> YOUR OBJECTIVE
Search the records below for the string "menjadi" and copy each line where it turns up.
LISTED RECORDS Start Marker
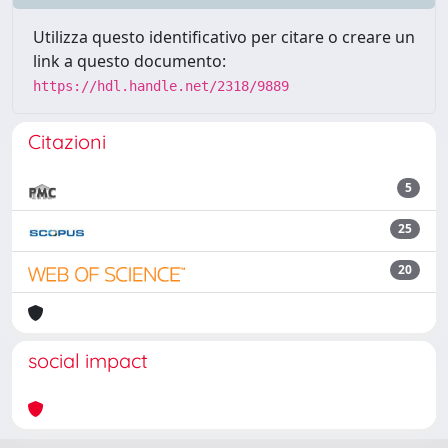
Utilizza questo identificativo per citare o creare un
link a questo documento:
https://hdl.handle.net/2318/9889
Citazioni
5
25
20
social impact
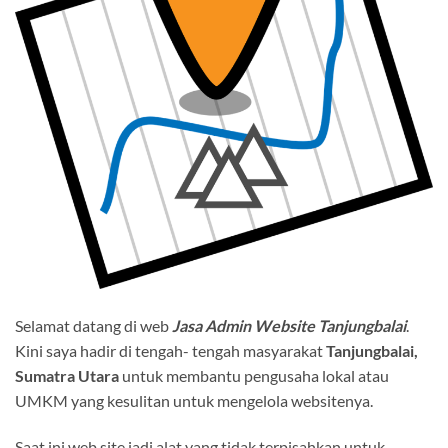
Selamat datang di web
Jasa Admin Website Tanjungbalai
.
Kini saya hadir di tengah- tengah masyarakat
Tanjungbalai,
Sumatra Utara
untuk membantu pengusaha lokal atau
UMKM yang kesulitan untuk mengelola websitenya.
Saat ini web site jadi alat yang tidak terpisahkan untuk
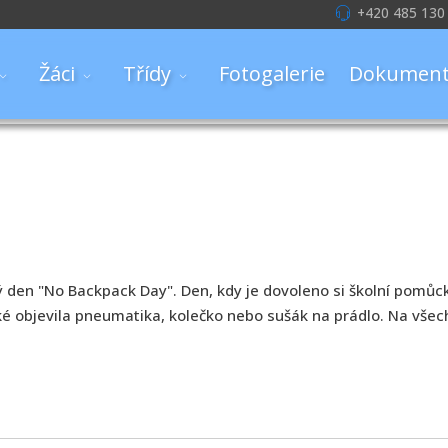
+420 485 130
Žáci
Třídy
Fotogalerie
Dokument
ý den "No Backpack Day". Den, kdy je dovoleno si školní pomů
é objevila pneumatika, kolečko nebo sušák na prádlo. Na všechn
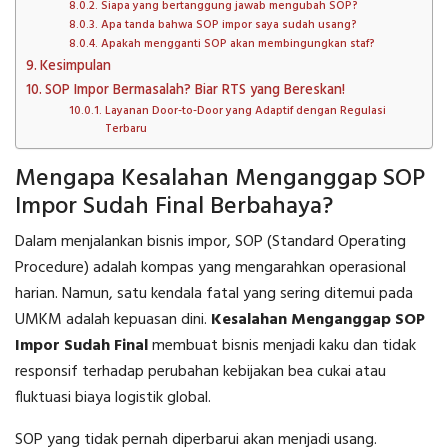
Siapa yang bertanggung jawab mengubah SOP?
Apa tanda bahwa SOP impor saya sudah usang?
Apakah mengganti SOP akan membingungkan staf?
Kesimpulan
SOP Impor Bermasalah? Biar RTS yang Bereskan!
Layanan Door-to-Door yang Adaptif dengan Regulasi
Terbaru
Mengapa Kesalahan Menganggap SOP
Impor Sudah Final Berbahaya?
Dalam menjalankan bisnis impor, SOP (Standard Operating
Procedure) adalah kompas yang mengarahkan operasional
harian. Namun, satu kendala fatal yang sering ditemui pada
UMKM adalah kepuasan dini.
Kesalahan Menganggap SOP
Impor Sudah Final
membuat bisnis menjadi kaku dan tidak
responsif terhadap perubahan kebijakan bea cukai atau
fluktuasi biaya logistik global.
SOP yang tidak pernah diperbarui akan menjadi usang.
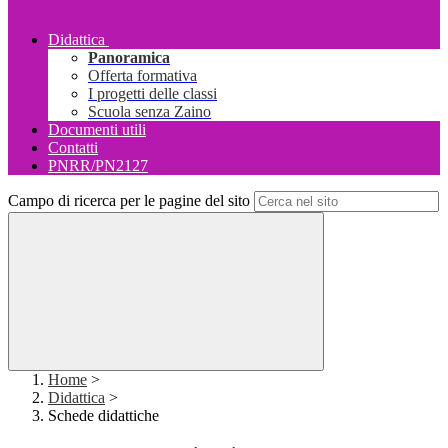
Didattica
Panoramica
Offerta formativa
I progetti delle classi
Scuola senza Zaino
Documenti utili
Contatti
PNRR/PN2127
Campo di ricerca per le pagine del sito
Home
>
Didattica
>
Schede didattiche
LISTED RECORDS End Marker
> ANSWER TO THE EXERCISE
membuat bisnis menjadi kaku dan tidak
SOP yang tidak pernah diperbarui akan menjadi usang.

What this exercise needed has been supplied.